Que chaque hôte de cette prison crève dans son coin, point final !
N'est-elle d'ailleurs pas conçue pour que les fautifs s'y fassent oublier,
chacun de son côté et sans faire d'histoire ? Je ne vais commencer à devenir
socialiste sous prétexte que je me retrouve à croupir au fond d'un trou !
Oui, la solitude est un châtiment mérité mais je la vois également comme un
promontoire prestigieux vers une forme de réclusion plus monacale que carcérale.
Elle est une chance de donner un sens vertical à mon existence de pénitent au
sein de cette structure pénitentiaire.
Je n'ai aucune envie de partager mon pain de prisonnier avec un assoiffé
d'amitié qui viendrait m'étouffer de ses mots de trop, m'ennuyer de ses
silences, m'embarrasser de ses pensées vides. Je ne souhaite pas croiser mon
ombre avec le spectre d'un reclus à perpétuité qui me ressemblerait. Je ne suis
pas fait pour mourir jour après jour sous le regard d'un témoin assidu.

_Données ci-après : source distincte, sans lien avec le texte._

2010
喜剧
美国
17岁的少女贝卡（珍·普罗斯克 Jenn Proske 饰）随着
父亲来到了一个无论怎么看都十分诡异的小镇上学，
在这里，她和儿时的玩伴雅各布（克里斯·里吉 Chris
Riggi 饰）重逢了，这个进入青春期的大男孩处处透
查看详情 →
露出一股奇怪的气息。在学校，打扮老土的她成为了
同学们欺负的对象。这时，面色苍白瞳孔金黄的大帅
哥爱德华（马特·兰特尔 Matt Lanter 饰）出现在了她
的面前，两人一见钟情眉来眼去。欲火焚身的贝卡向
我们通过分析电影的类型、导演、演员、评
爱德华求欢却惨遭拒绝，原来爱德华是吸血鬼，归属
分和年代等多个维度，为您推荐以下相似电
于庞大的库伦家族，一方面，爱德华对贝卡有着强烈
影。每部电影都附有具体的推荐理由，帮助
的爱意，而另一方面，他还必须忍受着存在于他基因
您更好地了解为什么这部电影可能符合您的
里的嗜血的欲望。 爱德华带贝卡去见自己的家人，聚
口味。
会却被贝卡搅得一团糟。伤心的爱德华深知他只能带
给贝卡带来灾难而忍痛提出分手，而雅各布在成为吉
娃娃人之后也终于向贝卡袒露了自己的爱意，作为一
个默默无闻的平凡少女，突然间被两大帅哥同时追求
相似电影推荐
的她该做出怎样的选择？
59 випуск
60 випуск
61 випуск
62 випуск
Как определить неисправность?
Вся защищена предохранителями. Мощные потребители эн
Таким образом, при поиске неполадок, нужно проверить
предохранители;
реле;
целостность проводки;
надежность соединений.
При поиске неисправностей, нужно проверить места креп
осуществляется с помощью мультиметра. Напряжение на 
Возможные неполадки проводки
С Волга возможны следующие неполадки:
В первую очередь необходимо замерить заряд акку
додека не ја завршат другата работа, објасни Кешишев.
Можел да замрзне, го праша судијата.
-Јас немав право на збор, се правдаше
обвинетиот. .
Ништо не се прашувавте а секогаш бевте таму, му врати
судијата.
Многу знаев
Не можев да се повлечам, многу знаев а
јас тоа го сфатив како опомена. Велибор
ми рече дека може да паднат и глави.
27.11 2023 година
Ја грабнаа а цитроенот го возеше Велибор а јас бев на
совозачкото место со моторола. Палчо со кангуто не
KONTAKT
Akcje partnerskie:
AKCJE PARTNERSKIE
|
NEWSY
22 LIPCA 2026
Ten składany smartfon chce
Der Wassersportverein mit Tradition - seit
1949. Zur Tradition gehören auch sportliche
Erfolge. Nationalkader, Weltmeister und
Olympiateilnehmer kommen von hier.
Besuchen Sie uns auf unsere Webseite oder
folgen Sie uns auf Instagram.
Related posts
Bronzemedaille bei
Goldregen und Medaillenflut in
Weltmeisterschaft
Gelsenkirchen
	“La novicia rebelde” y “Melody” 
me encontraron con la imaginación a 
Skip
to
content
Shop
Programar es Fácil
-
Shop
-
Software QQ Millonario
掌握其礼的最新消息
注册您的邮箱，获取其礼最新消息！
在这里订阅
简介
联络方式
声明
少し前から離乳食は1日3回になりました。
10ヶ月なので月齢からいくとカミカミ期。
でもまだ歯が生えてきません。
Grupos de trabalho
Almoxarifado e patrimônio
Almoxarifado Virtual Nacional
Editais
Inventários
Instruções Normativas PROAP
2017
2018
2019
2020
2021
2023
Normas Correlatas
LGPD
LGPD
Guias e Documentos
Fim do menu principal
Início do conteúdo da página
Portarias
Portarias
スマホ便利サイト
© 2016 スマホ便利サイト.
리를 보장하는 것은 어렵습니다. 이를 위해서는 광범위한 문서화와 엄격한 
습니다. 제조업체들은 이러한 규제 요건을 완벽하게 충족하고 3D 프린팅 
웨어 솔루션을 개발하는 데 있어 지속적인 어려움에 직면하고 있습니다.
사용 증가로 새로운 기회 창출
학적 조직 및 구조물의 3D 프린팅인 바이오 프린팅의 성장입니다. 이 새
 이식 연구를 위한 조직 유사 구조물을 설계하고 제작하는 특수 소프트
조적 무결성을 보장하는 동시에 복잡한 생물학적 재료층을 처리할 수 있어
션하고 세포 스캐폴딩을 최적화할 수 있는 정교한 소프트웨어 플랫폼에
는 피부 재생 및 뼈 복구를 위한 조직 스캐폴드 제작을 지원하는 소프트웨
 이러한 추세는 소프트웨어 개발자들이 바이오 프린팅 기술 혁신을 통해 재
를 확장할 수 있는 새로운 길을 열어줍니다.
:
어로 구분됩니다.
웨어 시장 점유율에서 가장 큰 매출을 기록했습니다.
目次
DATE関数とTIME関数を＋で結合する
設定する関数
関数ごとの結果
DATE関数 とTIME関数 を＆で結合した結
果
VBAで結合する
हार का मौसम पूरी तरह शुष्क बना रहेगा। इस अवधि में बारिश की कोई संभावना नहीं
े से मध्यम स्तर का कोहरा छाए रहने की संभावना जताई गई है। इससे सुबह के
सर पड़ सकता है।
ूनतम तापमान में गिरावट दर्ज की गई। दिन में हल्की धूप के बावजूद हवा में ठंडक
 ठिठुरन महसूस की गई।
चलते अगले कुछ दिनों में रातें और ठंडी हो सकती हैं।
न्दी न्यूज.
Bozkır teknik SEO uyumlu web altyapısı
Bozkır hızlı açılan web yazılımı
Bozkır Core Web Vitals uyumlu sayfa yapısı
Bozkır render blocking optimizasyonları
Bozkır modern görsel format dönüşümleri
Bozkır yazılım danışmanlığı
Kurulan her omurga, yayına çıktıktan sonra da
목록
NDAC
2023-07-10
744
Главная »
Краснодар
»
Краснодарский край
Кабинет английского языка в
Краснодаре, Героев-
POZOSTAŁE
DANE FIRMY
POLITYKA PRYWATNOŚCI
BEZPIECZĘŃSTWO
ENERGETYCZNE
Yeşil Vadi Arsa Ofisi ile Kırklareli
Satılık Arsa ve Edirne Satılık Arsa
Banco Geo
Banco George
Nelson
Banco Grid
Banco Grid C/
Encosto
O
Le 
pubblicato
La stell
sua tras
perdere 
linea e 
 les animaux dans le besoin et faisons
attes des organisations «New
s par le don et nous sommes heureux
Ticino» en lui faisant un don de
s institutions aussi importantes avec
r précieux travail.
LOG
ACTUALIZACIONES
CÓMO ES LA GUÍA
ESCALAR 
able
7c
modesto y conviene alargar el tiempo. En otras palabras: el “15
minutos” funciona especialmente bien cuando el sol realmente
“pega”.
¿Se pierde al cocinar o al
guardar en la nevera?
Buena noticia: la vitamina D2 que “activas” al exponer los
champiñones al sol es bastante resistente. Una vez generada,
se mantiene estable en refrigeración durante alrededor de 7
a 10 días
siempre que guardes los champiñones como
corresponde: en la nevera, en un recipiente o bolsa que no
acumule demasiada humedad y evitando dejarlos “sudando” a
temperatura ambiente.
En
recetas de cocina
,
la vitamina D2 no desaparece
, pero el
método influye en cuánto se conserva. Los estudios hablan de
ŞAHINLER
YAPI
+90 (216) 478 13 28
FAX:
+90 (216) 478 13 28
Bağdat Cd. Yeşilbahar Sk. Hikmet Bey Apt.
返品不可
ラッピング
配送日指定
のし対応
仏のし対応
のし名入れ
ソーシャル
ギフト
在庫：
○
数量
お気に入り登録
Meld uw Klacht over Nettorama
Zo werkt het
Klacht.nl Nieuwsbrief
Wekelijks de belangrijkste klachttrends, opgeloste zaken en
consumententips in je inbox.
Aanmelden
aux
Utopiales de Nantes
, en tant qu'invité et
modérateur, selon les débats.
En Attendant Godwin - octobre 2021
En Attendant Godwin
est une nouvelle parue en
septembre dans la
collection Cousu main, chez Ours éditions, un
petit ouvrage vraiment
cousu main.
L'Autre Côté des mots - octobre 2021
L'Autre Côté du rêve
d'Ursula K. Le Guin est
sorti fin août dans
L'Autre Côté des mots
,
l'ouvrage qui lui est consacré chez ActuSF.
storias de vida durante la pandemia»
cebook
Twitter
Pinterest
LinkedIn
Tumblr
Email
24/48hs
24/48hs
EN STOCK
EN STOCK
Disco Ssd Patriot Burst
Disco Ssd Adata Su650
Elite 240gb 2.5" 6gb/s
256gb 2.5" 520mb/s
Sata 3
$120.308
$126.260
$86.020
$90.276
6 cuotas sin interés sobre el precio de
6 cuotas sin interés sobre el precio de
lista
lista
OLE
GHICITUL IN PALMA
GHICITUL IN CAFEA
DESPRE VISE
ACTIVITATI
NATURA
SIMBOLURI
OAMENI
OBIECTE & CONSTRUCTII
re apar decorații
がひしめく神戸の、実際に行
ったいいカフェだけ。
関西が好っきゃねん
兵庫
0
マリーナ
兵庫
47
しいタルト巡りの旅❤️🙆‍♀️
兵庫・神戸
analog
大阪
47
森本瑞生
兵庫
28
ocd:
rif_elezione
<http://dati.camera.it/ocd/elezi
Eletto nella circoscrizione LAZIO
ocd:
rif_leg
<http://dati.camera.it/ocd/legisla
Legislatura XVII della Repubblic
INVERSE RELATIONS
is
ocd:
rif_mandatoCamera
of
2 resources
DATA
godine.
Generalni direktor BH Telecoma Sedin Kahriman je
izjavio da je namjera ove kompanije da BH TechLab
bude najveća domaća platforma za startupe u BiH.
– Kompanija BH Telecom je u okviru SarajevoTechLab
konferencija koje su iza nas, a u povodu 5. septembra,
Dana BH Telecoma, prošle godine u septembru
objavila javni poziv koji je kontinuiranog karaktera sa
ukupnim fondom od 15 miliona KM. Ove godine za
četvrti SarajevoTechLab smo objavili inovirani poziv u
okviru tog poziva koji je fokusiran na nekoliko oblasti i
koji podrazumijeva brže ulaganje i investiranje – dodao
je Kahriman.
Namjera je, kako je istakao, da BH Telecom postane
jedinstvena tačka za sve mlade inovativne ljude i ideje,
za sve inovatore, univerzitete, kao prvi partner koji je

Je préfère me concentrer sur moi-même et faire de mon cheminement entre ces
quatre murs un fructueux envol plutôt qu'un stérile enracinement dans la vacuité
d'une pure relation de barreaux. J'ai besoin de m'alléger, non non de
m'alourdir. Je n'ai pas de temps à perdre à échanger avec des spécialistes du
bavardage en mal de communication. Je vise des hauteurs de prix, non à cultiver
les petitesses de ma condition de taulard.
Qu'on me laisse en paix avec mes flammes intérieures ! Je n'ai rien à
offrir aux autres emmurés de mon espèce !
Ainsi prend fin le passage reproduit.